The PP-Vox pact in the Valencian Community clarifies, if anyone thought it was hidden, the unknown that has never been: Santiago Abascal will be vice-president of Spain if Alberto Núñez Feijóo requires the contest of the far right to reach Moncloa. As we also know, in this case from experience, that Sánchez will only be able to continue living in the presidential palace if he obtains a majority that includes the entire gang that has accompanied him throughout the abruptly ended legislature.
No matter how many face-to-face Sánchez-Feijóo we could swallow, this is not about two individuals, it is about gangs and brigands. The Valencian Community, Extremadura, the Balearic Islands, and the many municipalities where the PP-Vox agreement will be cloned, provide, in this sense, much more information than a thousand debates broadcast on all the television channels. The same happens if one looks to the left. To know what Pedro Sánchez offers, more than debates, what needs to be done is to review the work of government and his career as president.
No one will be able to argue this time that he is going to the polls deceived. Which, if we’re being honest, didn’t happen in the last general election. The reader will remember how Pedro Sánchez then went through less than a nothing of the night terrors when he imagined governing with Podemos to enthusiastically embrace Pablo Iglesias. Or denying bread and salt to pro-independence supporters to negotiate the investiture with Oriol Junqueras in exchange for a pardon for the jailed leaders of the process. Today, 40 days before the election, the voter knows exactly, unless he wants to be on the moon consciously, the price that will mark the bread after the vote. And that is democratically sound. Face down!
Fear goes through neighborhoods, each one its own. If one is capable of being in the shoes of others, he clearly warns that the voter with a conservative accent, even the faintest one, is more afraid of Gabriel Rufián announcing that the price of Pedro Sánchez’s investiture will rise, or Arnaldo Otegi in the role of faedor of the kings of Moncloa, that Santiago Abastal with a ministry of the family. Sumar, with Podemos turned into a wax doll, makes less of a fuss now than to date in the conservative spectrum. But, even so, the memory of the past legislature – particularly, the trans law and the only yes is yes law, not attributable exclusively to Irene Montero – is recent enough for the voter who steps from the center to the right and who I would never vote Vox would prefer Iván Espinosa de los Monteros as Minister of Agriculture than a new government of Pedro Sánchez accompanied by the multi-party entourage that has supported him. So, the leaders of the PP got it right with the reading: they will not pay any price to open the door of the institutions to Vox. In votes, the amount is taken for granted.
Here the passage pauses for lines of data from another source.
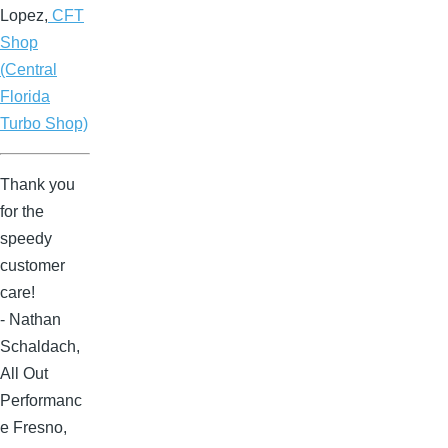
Lopez,
CFT
Shop
(Central
Florida
Turbo Shop)
Thank you
for the
speedy
customer
care!
- Nathan
Schaldach,
All Out
Performanc
e Fresno,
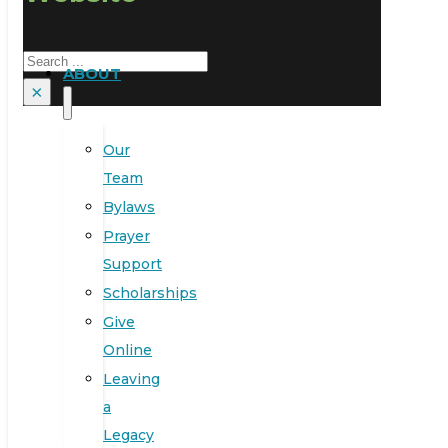
Search
ABOUT
×
Our
Team
Bylaws
Prayer
Support
Scholarships
Give
Online
Leaving
a
Legacy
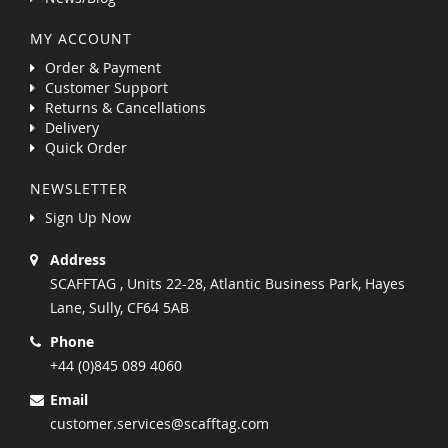
MY ACCOUNT
Order & Payment
Customer Support
Returns & Cancellations
Delivery
Quick Order
NEWSLETTER
Sign Up Now
Address
SCAFFTAG , Units 22-28, Atlantic Business Park, Hayes
Lane, Sully, CF64 5AB
Phone
+44 (0)845 089 4060
Email
customer.services@scafftag.com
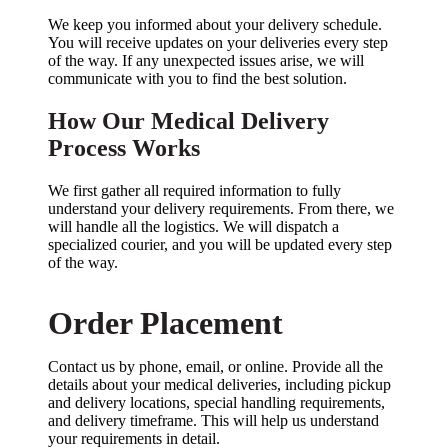
We keep you informed about your delivery schedule.
You will receive updates on your deliveries every step
of the way. If any unexpected issues arise, we will
communicate with you to find the best solution.
How Our Medical Delivery
Process Works
We first gather all required information to fully
understand your delivery requirements. From there, we
will handle all the logistics. We will dispatch a
specialized courier, and you will be updated every step
of the way.
Order Placement
Contact us by phone, email, or online. Provide all the
details about your medical deliveries, including pickup
and delivery locations, special handling requirements,
and delivery timeframe. This will help us understand
your requirements in detail.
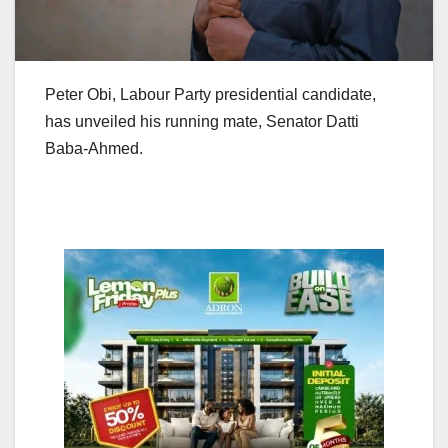
Peter Obi, Labour Party presidential candidate,
has unveiled his running mate, Senator Datti
Baba-Ahmed.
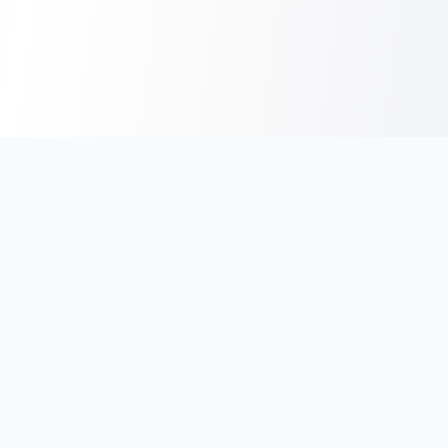
India's #1 platform for running events, marathons & race
photos. Join 100,000+ runners across India.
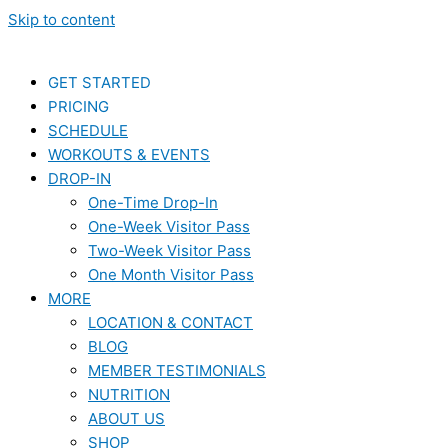
Skip to content
GET STARTED
PRICING
SCHEDULE
WORKOUTS & EVENTS
DROP-IN
One-Time Drop-In
One-Week Visitor Pass
Two-Week Visitor Pass
One Month Visitor Pass
MORE
LOCATION & CONTACT
BLOG
MEMBER TESTIMONIALS
NUTRITION
ABOUT US
SHOP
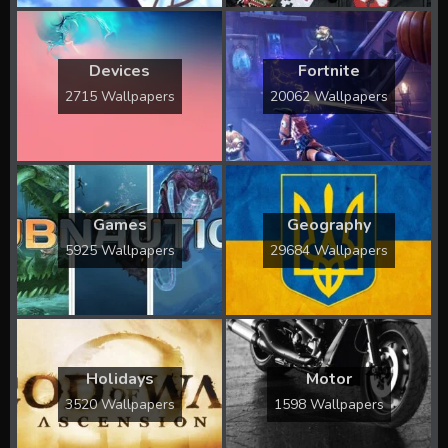
Devices
Fortnite
2715 Wallpapers
20062 Wallpapers
Games
Geography
5925 Wallpapers
29684 Wallpapers
Holidays
Motor
3520 Wallpapers
1598 Wallpapers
Another thing is the reaction capacity that the PP-Vox regional and municipal pacts can cause on the left. But Iván Redondo is right when he points to the fact that the humiliation of Irene Montero, Pablo Echenique and Podemos as a whole, even if it has formally guaranteed unity in the world of taifes that is Sumar, remains energy for mobilization at a time when each vote, be it to the supply ship – PSOE – or to the secondary actors – Sumar – is essential to reverse the unanimous projections on the end of Sanchism. There is little time, moreover, to go from stabbing each other in the back to joint, enthusiastic and extreme mobilization. Even worse if we consider that we are about to welcome summer, close schools and enter the time of the year with less information consumption.
A last paragraph dedicated to a true friend who years ago convinced me to open my door to journalism. Francesc-Marc Álvaro leaves La Vanguardia to go to Congress with the ERC umbrella. As a reader, like you, I will miss him. Apart from that, he already knows that when we beat him in these lines it will be with the affection that friendship guarantees.